### Task objective
Exclude the pictures, and otherwise reproduce the data in full.
======== Data extract
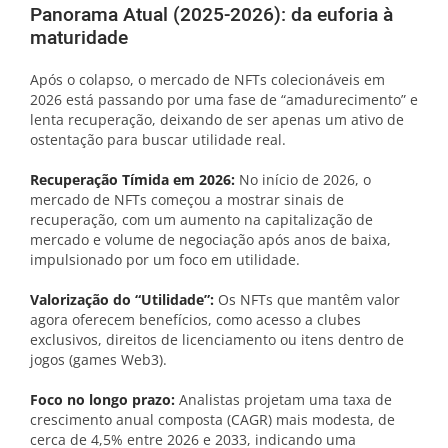
Panorama Atual (2025-2026): da euforia à
maturidade
Após o colapso, o mercado de NFTs colecionáveis em
2026 está passando por uma fase de “amadurecimento” e
lenta recuperação, deixando de ser apenas um ativo de
ostentação para buscar utilidade real.
Recuperação Tímida em 2026:
No início de 2026, o
mercado de NFTs começou a mostrar sinais de
recuperação, com um aumento na capitalização de
mercado e volume de negociação após anos de baixa,
impulsionado por um foco em utilidade.
Valorização do “Utilidade”:
Os NFTs que mantêm valor
agora oferecem benefícios, como acesso a clubes
exclusivos, direitos de licenciamento ou itens dentro de
jogos (games Web3).
Foco no longo prazo:
Analistas projetam uma taxa de
crescimento anual composta (CAGR) mais modesta, de
cerca de 4,5% entre 2026 e 2033, indicando uma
================
### Exercise result
Panorama Atual (2025-2026): da euforia à
maturidade
Após o colapso, o mercado de NFTs colecionáveis em
2026 está passando por uma fase de “amadurecimento” e
lenta recuperação, deixando de ser apenas um ativo de
ostentação para buscar utilidade real.
Recuperação Tímida em 2026:
No início de 2026, o
mercado de NFTs começou a mostrar sinais de
recuperação, com um aumento na capitalização de
mercado e volume de negociação após anos de baixa,
impulsionado por um foco em utilidade.
Valorização do “Utilidade”:
Os NFTs que mantêm valor
agora oferecem benefícios, como acesso a clubes
exclusivos, direitos de licenciamento ou itens dentro de
jogos (games Web3).
Foco no longo prazo:
Analistas projetam uma taxa de
crescimento anual composta (CAGR) mais modesta, de
cerca de 4,5% entre 2026 e 2033, indicando uma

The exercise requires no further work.